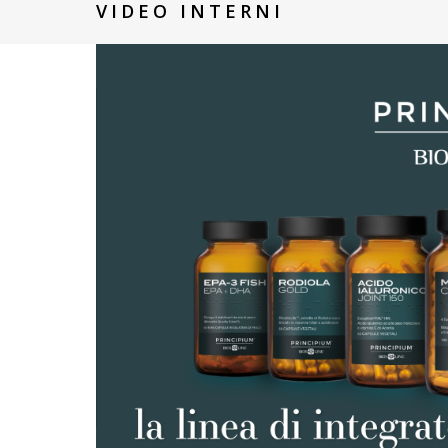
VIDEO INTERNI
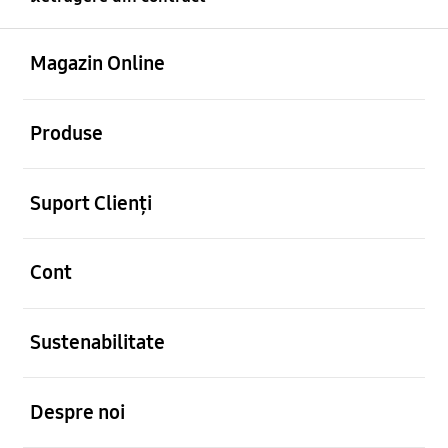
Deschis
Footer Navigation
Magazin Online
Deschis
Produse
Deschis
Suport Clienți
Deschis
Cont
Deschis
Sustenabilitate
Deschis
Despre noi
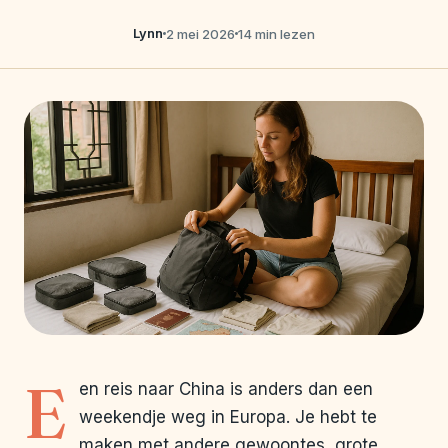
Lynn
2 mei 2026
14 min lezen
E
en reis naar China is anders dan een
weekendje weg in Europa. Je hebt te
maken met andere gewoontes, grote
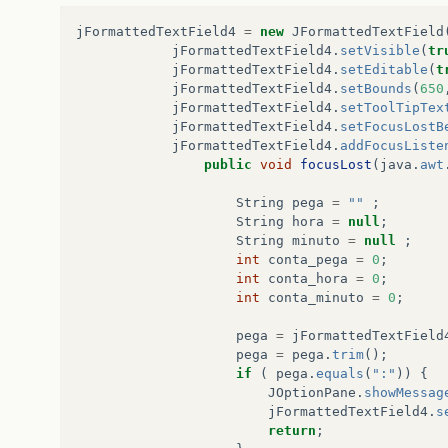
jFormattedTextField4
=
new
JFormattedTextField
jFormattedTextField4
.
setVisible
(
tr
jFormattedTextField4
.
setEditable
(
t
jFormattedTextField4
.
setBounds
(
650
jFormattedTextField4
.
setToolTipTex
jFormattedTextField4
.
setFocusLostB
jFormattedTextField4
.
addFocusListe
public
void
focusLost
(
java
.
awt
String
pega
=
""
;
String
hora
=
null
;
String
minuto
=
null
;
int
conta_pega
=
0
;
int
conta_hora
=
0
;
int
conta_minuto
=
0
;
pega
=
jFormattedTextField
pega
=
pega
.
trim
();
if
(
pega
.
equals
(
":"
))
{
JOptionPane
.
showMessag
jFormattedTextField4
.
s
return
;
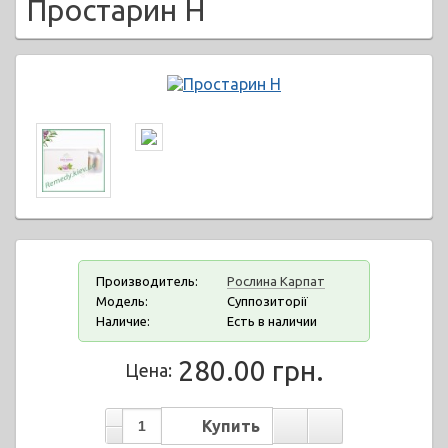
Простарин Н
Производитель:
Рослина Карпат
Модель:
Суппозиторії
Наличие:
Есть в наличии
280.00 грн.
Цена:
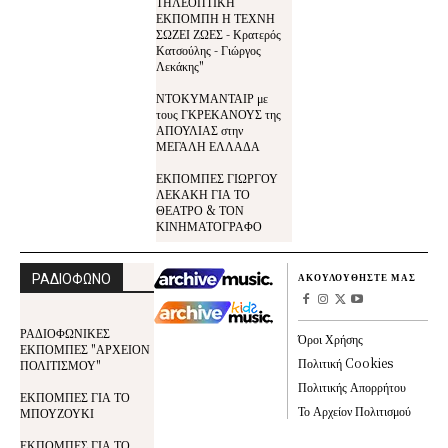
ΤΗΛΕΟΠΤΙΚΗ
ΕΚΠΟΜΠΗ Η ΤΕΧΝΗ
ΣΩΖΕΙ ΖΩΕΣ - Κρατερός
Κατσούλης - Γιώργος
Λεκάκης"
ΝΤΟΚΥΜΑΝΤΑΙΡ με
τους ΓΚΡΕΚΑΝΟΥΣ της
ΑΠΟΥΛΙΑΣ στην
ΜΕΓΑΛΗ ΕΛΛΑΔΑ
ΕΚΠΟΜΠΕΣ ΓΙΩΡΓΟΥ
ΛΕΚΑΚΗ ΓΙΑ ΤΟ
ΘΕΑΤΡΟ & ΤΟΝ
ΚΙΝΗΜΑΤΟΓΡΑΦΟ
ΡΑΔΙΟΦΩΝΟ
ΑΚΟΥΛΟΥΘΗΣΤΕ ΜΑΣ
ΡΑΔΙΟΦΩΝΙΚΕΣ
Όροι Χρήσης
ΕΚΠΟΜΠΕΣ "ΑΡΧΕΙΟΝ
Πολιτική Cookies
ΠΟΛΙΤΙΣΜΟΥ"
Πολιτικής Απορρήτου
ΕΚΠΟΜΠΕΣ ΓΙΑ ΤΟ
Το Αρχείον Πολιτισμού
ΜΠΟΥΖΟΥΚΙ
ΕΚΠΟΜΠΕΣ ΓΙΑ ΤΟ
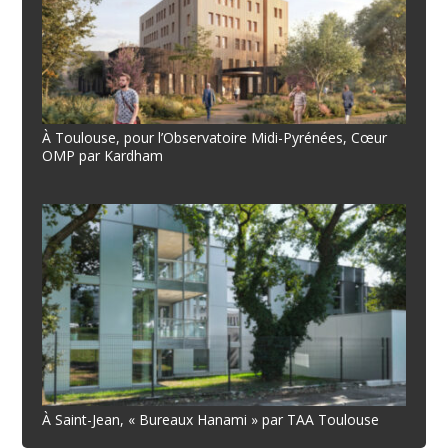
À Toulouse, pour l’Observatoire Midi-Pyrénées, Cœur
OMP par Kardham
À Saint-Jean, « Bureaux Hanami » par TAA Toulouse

++++++++

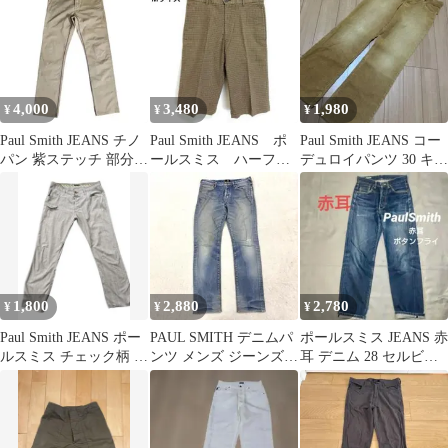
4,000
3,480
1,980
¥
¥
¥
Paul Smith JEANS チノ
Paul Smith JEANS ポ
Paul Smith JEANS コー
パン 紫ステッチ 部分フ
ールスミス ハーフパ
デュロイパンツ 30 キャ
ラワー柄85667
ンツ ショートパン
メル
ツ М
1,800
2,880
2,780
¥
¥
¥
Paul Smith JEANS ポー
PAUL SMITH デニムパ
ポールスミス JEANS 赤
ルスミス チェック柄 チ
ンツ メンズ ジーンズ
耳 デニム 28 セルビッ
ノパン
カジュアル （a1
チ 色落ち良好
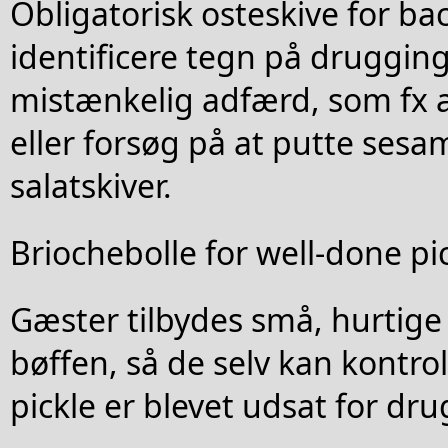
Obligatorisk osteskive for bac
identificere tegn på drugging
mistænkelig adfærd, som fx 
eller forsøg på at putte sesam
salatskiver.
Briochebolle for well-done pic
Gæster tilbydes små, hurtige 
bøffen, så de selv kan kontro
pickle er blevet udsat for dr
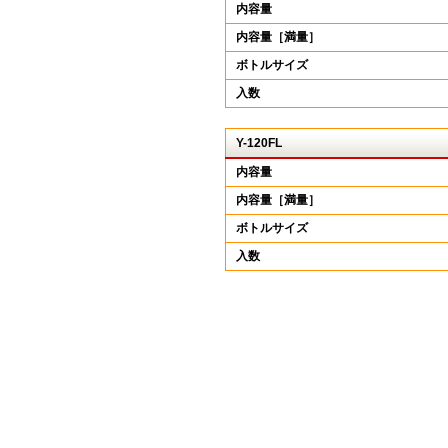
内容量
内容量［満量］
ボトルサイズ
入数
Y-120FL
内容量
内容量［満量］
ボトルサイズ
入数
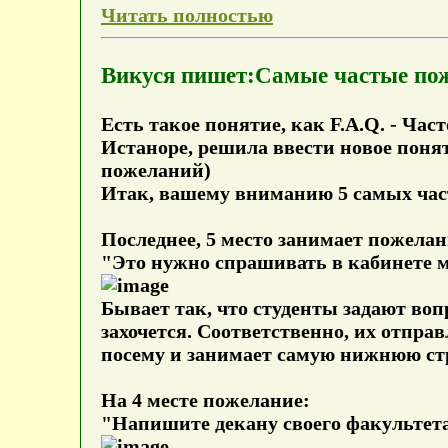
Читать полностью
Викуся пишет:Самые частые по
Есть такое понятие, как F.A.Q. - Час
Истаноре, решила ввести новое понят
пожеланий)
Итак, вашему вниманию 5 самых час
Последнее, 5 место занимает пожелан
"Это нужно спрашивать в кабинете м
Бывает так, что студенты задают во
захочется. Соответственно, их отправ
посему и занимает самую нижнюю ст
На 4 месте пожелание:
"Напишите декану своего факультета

++++++++

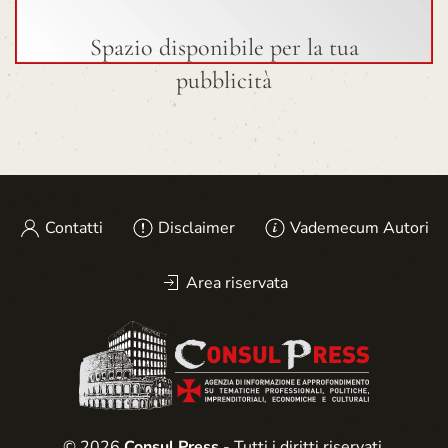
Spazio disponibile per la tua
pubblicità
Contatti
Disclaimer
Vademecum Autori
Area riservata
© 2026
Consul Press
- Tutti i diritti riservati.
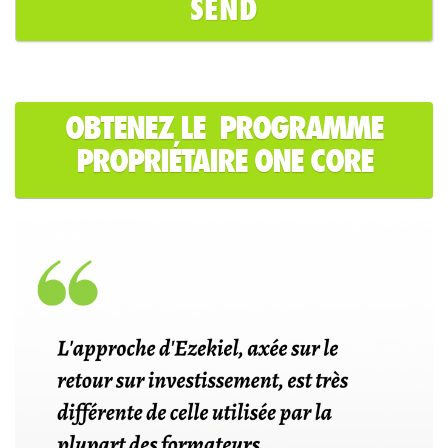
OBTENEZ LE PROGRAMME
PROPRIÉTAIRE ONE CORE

++++++++

### Exercise objective
Report every line containing the word "JEANS" from the listing above.

### The completed task
Paul Smith JEANS チノ
Paul Smith JEANS ポ
Paul Smith JEANS コー
Paul Smith JEANS ポー
ポールスミス JEANS 赤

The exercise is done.